It’s raining here in Dallas this morning, and pensive is my mood. I’m locked in thoughts ranging from my age to political assassinations to the future that awaits my children. The title of this post is a famous line from the 17th Century John Milton (Paradise Lost) poem, I Did but Prompt. It’s one of the most fascinating, pre-American statements, and it says a lot about human nature. “License they mean when they cry liberty” has been with me for decades, and it never fails to influence my thinking when I hear people spouting about that most important American word “liberty.”
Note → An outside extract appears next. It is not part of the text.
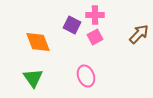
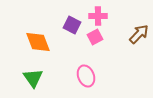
pink cross: moved 3 px right, 1 px down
Milton’s poem is about the uselessness of preaching the truth of freedom to a class of people who are, frankly, uninterested, because it will impact their place in life. “…all this waste of wealth,” he writes, “and loss of blood.” He refers to the Biblical wisdom of not “casting your pearls before swine,” an admonishment not to waste your time with people who refuse to listen, people whose own contempt for truth leads them astray.
And yet, as Milton suggests, these people are often loudly proclaiming their belief in liberty, often defending it with war and violence. Milton, however, sees through this and proclaims that what they’re really defending is “license,” a much different concept than that of liberty.
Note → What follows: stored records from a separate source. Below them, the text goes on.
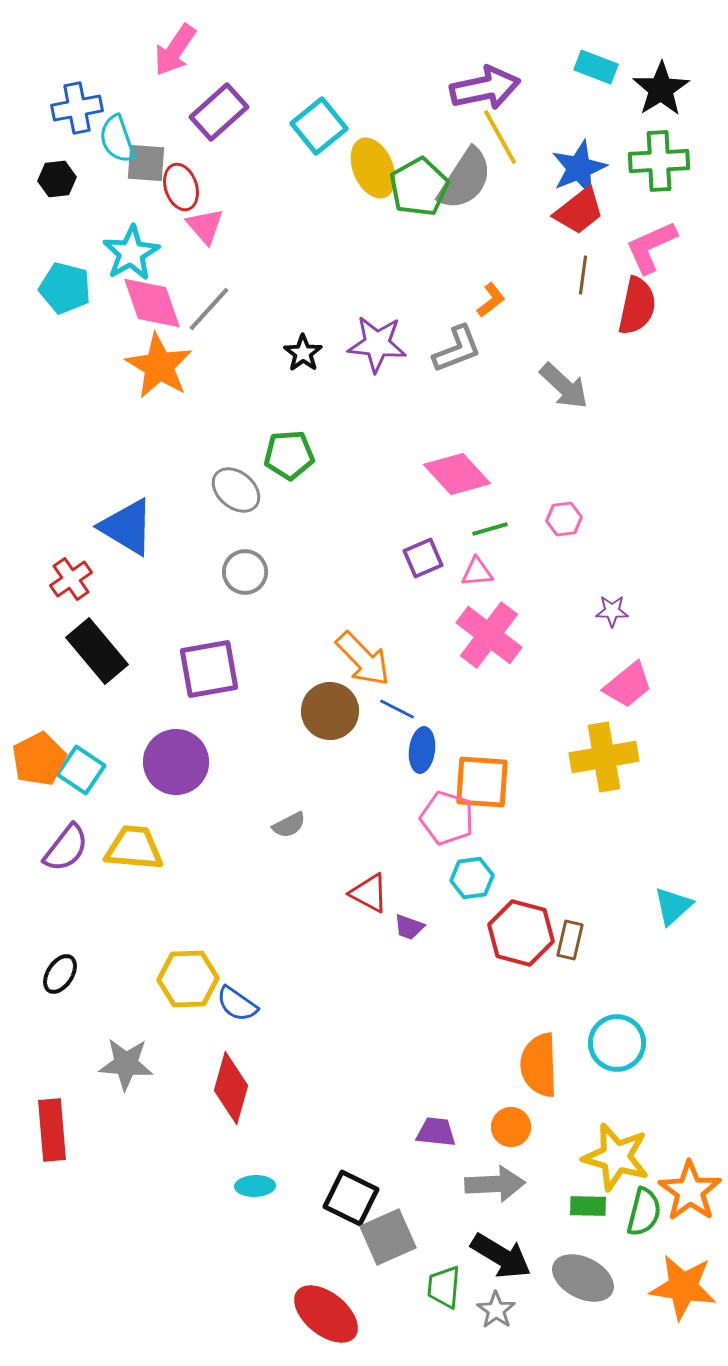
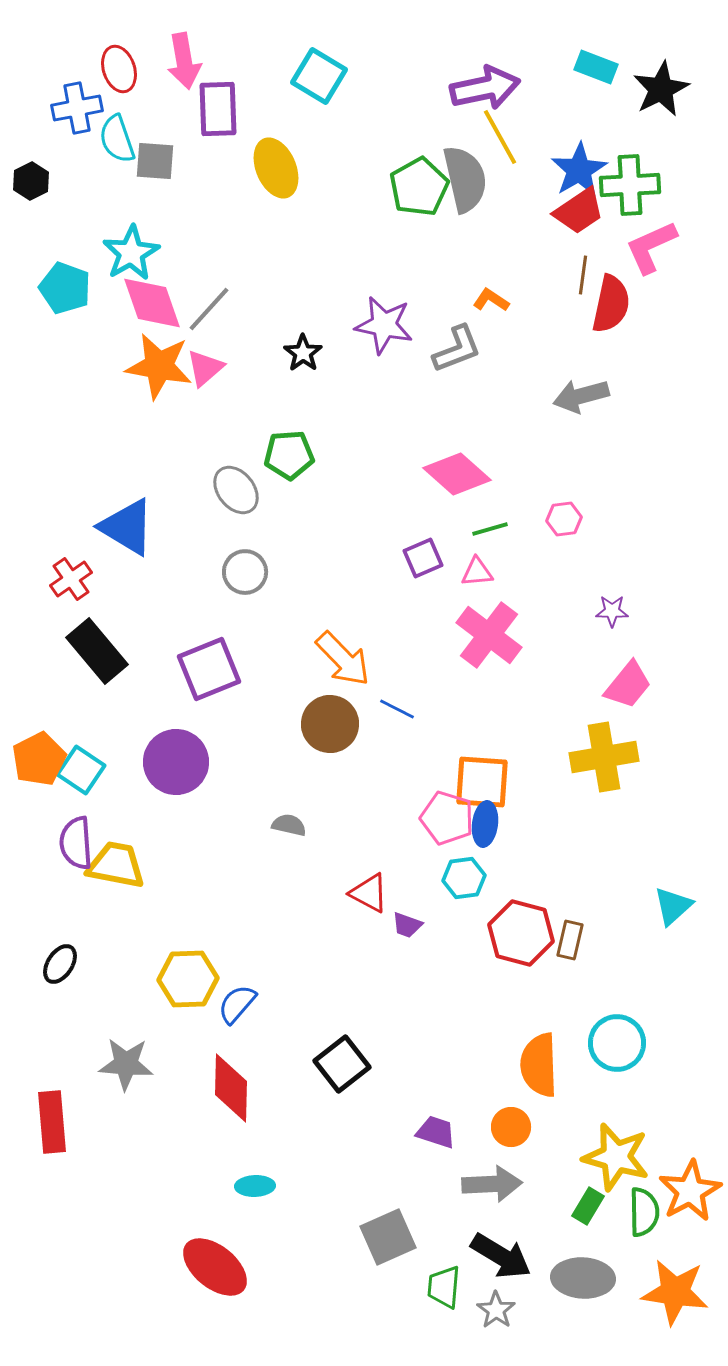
pink arrow at (175, 50): moved 9 px right, 11 px down; rotated 44 degrees counterclockwise
black star at (661, 89): rotated 6 degrees clockwise
purple rectangle at (219, 112): moved 1 px left, 3 px up; rotated 50 degrees counterclockwise
cyan square at (319, 126): moved 50 px up; rotated 20 degrees counterclockwise
green cross at (659, 161): moved 29 px left, 24 px down
gray square at (146, 163): moved 9 px right, 2 px up
yellow ellipse at (373, 168): moved 97 px left
blue star at (579, 168): moved 2 px down; rotated 8 degrees counterclockwise
black hexagon at (57, 179): moved 26 px left, 2 px down; rotated 21 degrees counterclockwise
gray semicircle at (465, 179): rotated 46 degrees counterclockwise
red ellipse at (181, 187): moved 62 px left, 118 px up
red trapezoid at (579, 211): rotated 4 degrees clockwise
pink triangle at (205, 226): moved 142 px down; rotated 30 degrees clockwise
cyan pentagon at (65, 288): rotated 6 degrees clockwise
orange L-shape at (491, 300): rotated 108 degrees counterclockwise
red semicircle at (637, 306): moved 26 px left, 2 px up
purple star at (377, 344): moved 7 px right, 19 px up; rotated 6 degrees clockwise
orange star at (159, 366): rotated 20 degrees counterclockwise
gray arrow at (564, 386): moved 17 px right, 10 px down; rotated 122 degrees clockwise
pink diamond at (457, 474): rotated 6 degrees counterclockwise
gray ellipse at (236, 490): rotated 12 degrees clockwise
orange arrow at (363, 659): moved 20 px left
purple square at (209, 669): rotated 12 degrees counterclockwise
pink trapezoid at (628, 685): rotated 12 degrees counterclockwise
brown circle at (330, 711): moved 13 px down
blue ellipse at (422, 750): moved 63 px right, 74 px down
gray semicircle at (289, 825): rotated 140 degrees counterclockwise
purple semicircle at (66, 848): moved 10 px right, 5 px up; rotated 138 degrees clockwise
yellow trapezoid at (134, 848): moved 18 px left, 17 px down; rotated 6 degrees clockwise
cyan hexagon at (472, 878): moved 8 px left
purple trapezoid at (409, 927): moved 2 px left, 2 px up
black ellipse at (60, 974): moved 10 px up
blue semicircle at (237, 1004): rotated 96 degrees clockwise
red diamond at (231, 1088): rotated 14 degrees counterclockwise
red rectangle at (52, 1130): moved 8 px up
purple trapezoid at (436, 1132): rotated 12 degrees clockwise
gray arrow at (495, 1184): moved 3 px left
orange star at (690, 1191): rotated 8 degrees clockwise
black square at (351, 1198): moved 9 px left, 134 px up; rotated 26 degrees clockwise
green rectangle at (588, 1206): rotated 60 degrees counterclockwise
green semicircle at (644, 1212): rotated 15 degrees counterclockwise
gray ellipse at (583, 1278): rotated 24 degrees counterclockwise
orange star at (683, 1287): moved 8 px left, 5 px down
red ellipse at (326, 1314): moved 111 px left, 47 px up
“For who loves that (liberty),” he notes, “must first be wise and good.”
I think this is being played out before us today in nearly every corner of our culture. Nobody wants the truth inherent in liberty, because liberty requires responsibility. We want license, the “freedom” to do what we want at all times. Milton wisely notes that there’s a HUGE difference between the two, and I think we need to talk about this.
The First Amendment, for example, is a requisite cornerstone of liberty, because the courage to tell the truth must be protected. However, when it’s used to protect license, it’s polluted and turned on its head, and that’s a problem. I think the Founding Fathers knew that liberty demands sacrifice (Milton’s view), but we don’t hear much about that today. The emphasis on truth is the differentiator, which is why I am obligated to support everything about WikiLeaks and at the same time curse the political discourse of today, like that which played at least some role in the murderous atrocity in Tucson yesterday. The former seeks truth, but the latter seeks self gain.
License they mean when they cry liberty.